La Cléopâtre de Shakespeare est une Vénus, celle des tableaux de Cabanel aussi. Or, souligne l’auteur, «alors que les Romains qui ont fait connaître son histoire s’accordent sur la gloutonnerie de Cléopâtre, sa ruse féminine, son ambition sans limites et sa dépravation sexuelle, peu d’entre eux mentionnent sa beauté». En revanche, les historiens de l’Antiquité évoquent tous en détails sa culture, son sens de la répartie, son intelligence étincelante. Plutarque note d’ailleurs que son apparence ne saurait être qualifiée d’ «incomparable», alors que son esprit l’est «sans le moindre doute». Et nous ne disposons d’aucun portrait, d’aucune statue : tout juste quelques pièces de monnaie qui révèlent un profil parfaitement ordinaire.
Deuxième cliché : l’ambition dévorante. Pierre Corneille, dans sa Mort de Pompée (1643), fait dire à la souveraine :
J’ai de l’ambition, et, soit vice ou vertu,
Mon cœur sous son fardeau veut bien être abattu.

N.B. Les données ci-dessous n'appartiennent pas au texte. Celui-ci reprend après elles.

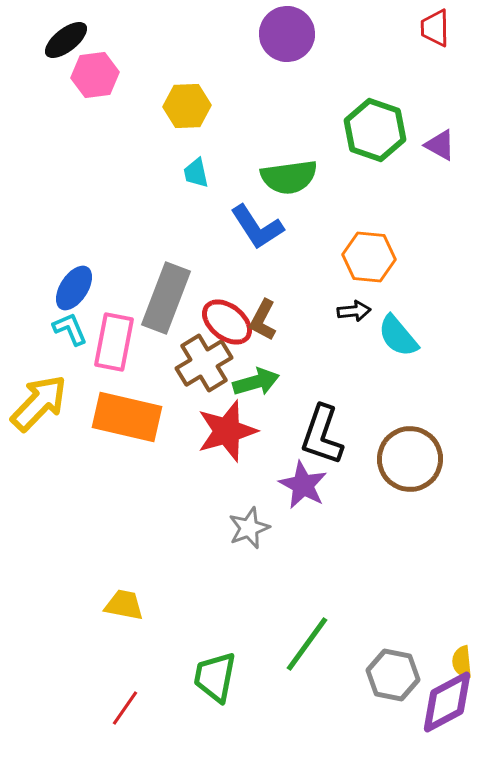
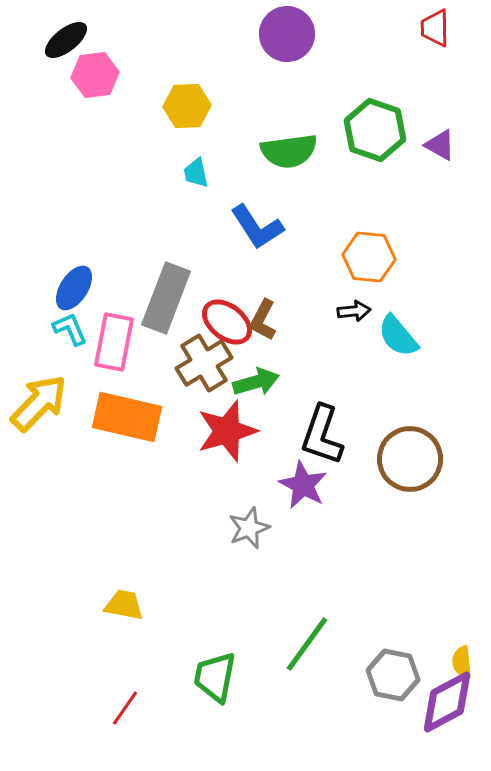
green semicircle: moved 26 px up
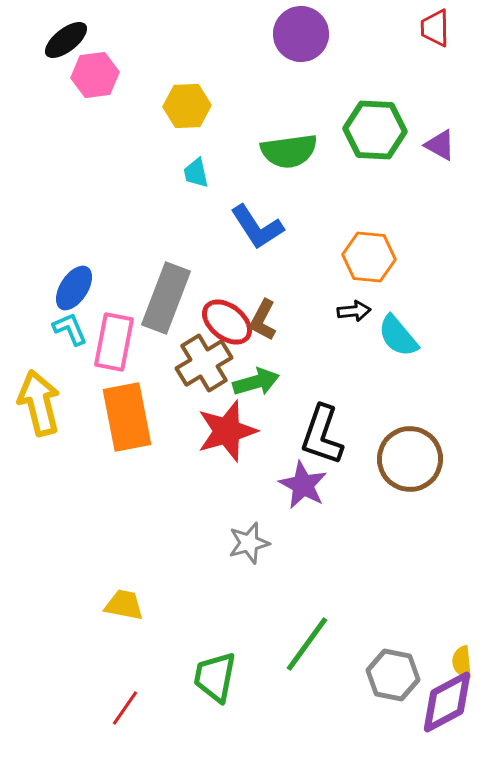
purple circle: moved 14 px right
green hexagon: rotated 16 degrees counterclockwise
yellow arrow: rotated 58 degrees counterclockwise
orange rectangle: rotated 66 degrees clockwise
gray star: moved 15 px down; rotated 6 degrees clockwise
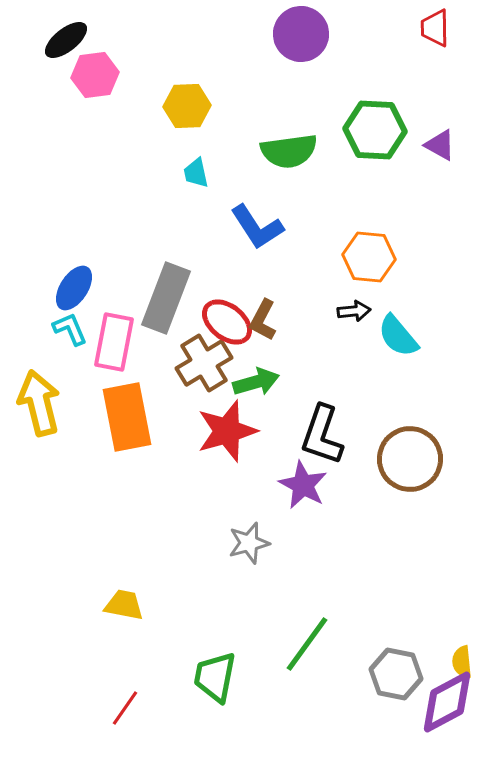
gray hexagon: moved 3 px right, 1 px up
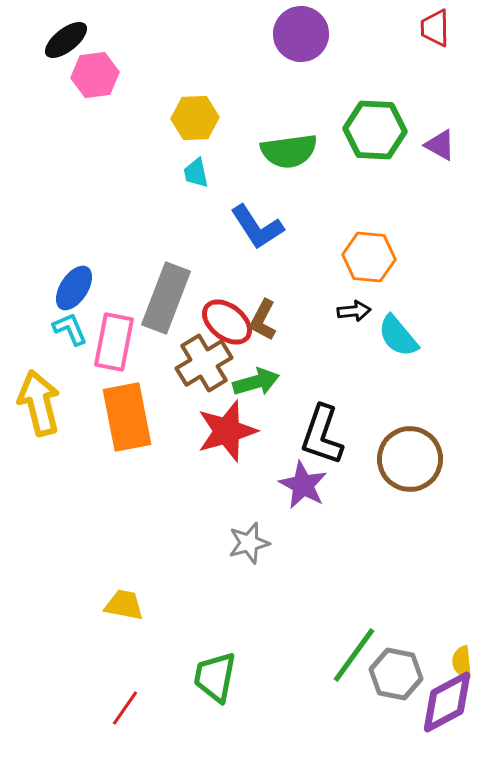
yellow hexagon: moved 8 px right, 12 px down
green line: moved 47 px right, 11 px down
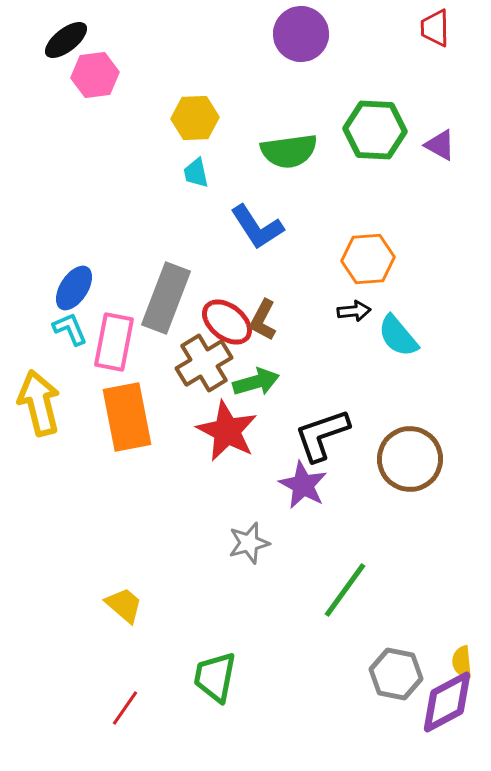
orange hexagon: moved 1 px left, 2 px down; rotated 9 degrees counterclockwise
red star: rotated 28 degrees counterclockwise
black L-shape: rotated 52 degrees clockwise
yellow trapezoid: rotated 30 degrees clockwise
green line: moved 9 px left, 65 px up
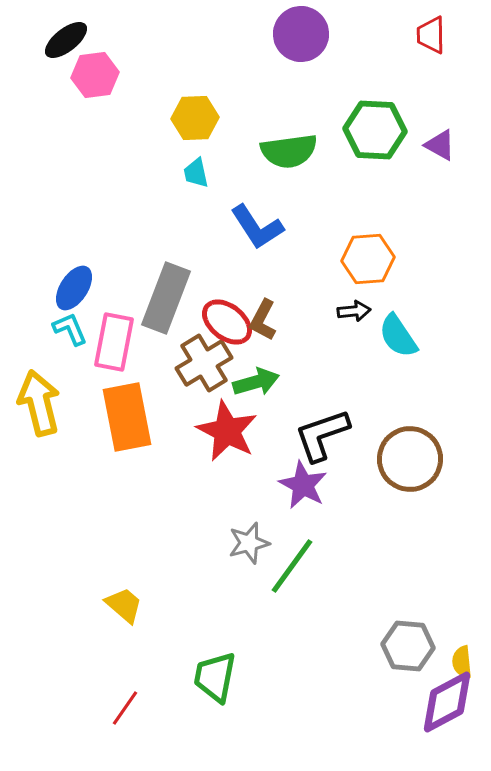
red trapezoid: moved 4 px left, 7 px down
cyan semicircle: rotated 6 degrees clockwise
green line: moved 53 px left, 24 px up
gray hexagon: moved 12 px right, 28 px up; rotated 6 degrees counterclockwise
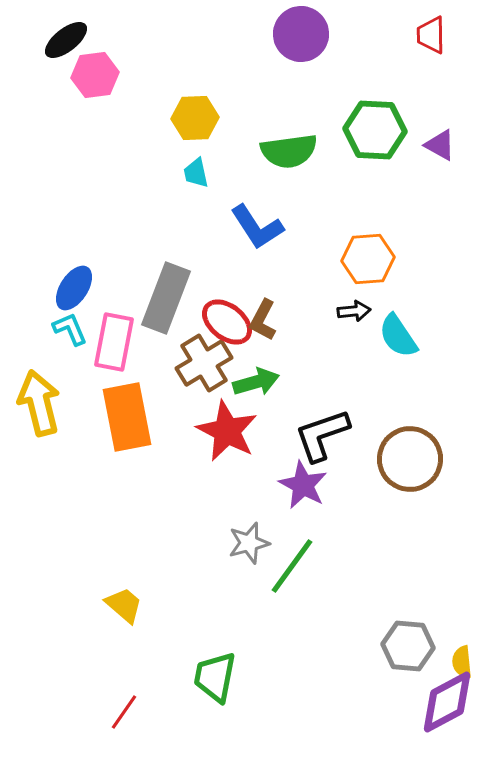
red line: moved 1 px left, 4 px down
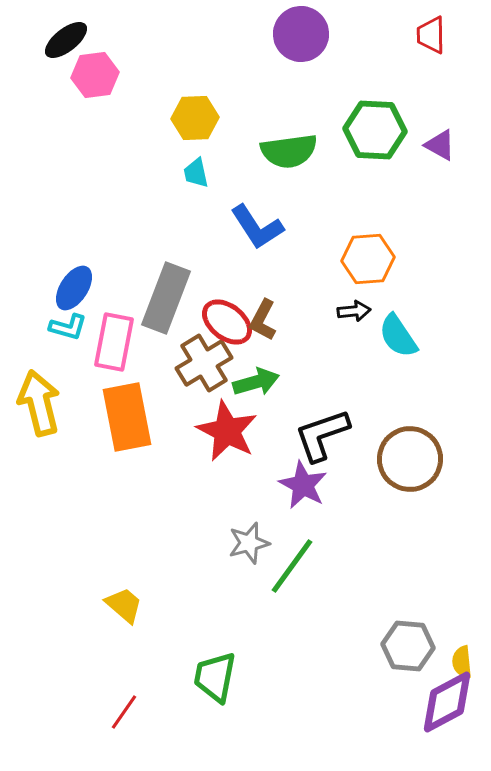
cyan L-shape: moved 2 px left, 2 px up; rotated 129 degrees clockwise
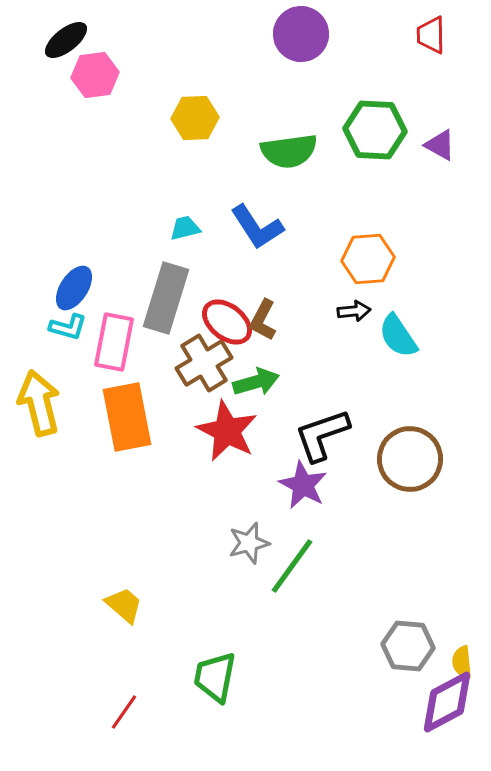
cyan trapezoid: moved 11 px left, 55 px down; rotated 88 degrees clockwise
gray rectangle: rotated 4 degrees counterclockwise
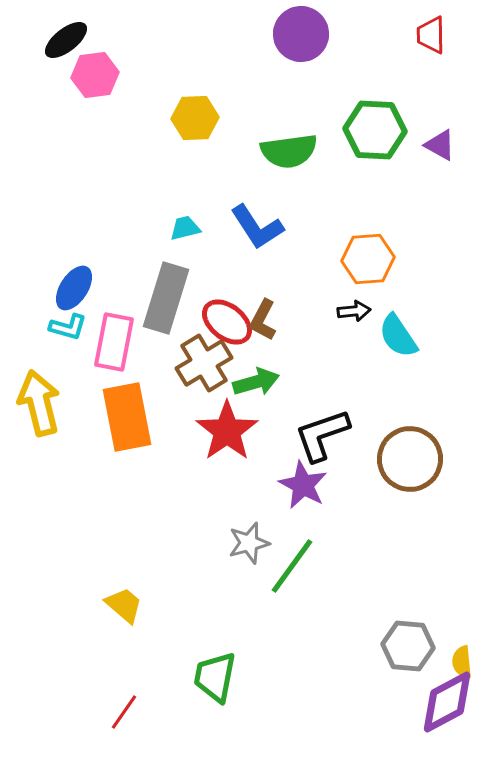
red star: rotated 10 degrees clockwise
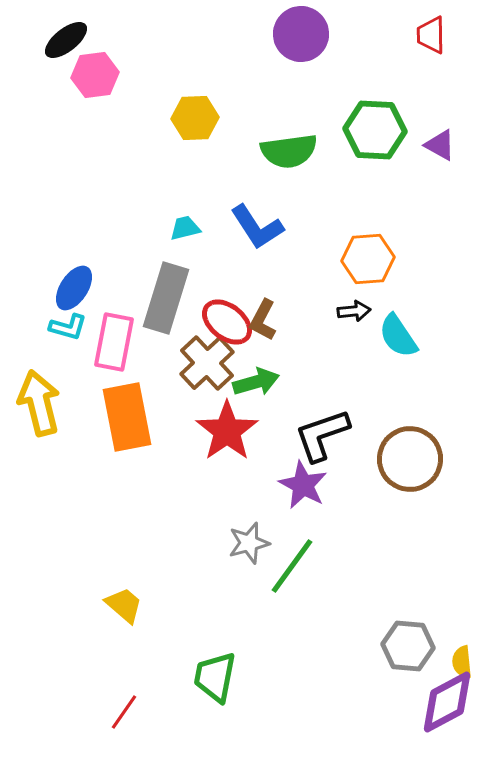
brown cross: moved 3 px right; rotated 12 degrees counterclockwise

J’en aime la chaleur et la nomme sans cesse
La seule passion digne d’une princesse.
Quant à Haendel, il fait entrer en scène une belle plante aux dents longues, vaguement mégalomane: «Que règne Cléopâtre, et qu’autour de mon trône le peuple adorateur d’Arabie et de Syrie se prosterne devant le bandeau sacré qui ceint ma chevelure ! ».
Diplomate ambitieuse
Laurent Pelly, metteur en scène du spectacle de Garnier, tire des rires au public en montrant la déception de la reine, contrainte d’abandonner le trône le plus haut placé à César et de se contenter de la seconde place. Or, démontre Stacey Schiff, voir dans l’ambition politique de Cléopâtre une soif aveugle de pouvoir, c’est épouser sans recul critique une vision romaine – et donc partisane – du personnage. En fait d’ambition, Cléopâtre souhaite surtout accroître le rôle de l’Egypte en tant qu’alliée principale de Rome tout en préservant son indépendance.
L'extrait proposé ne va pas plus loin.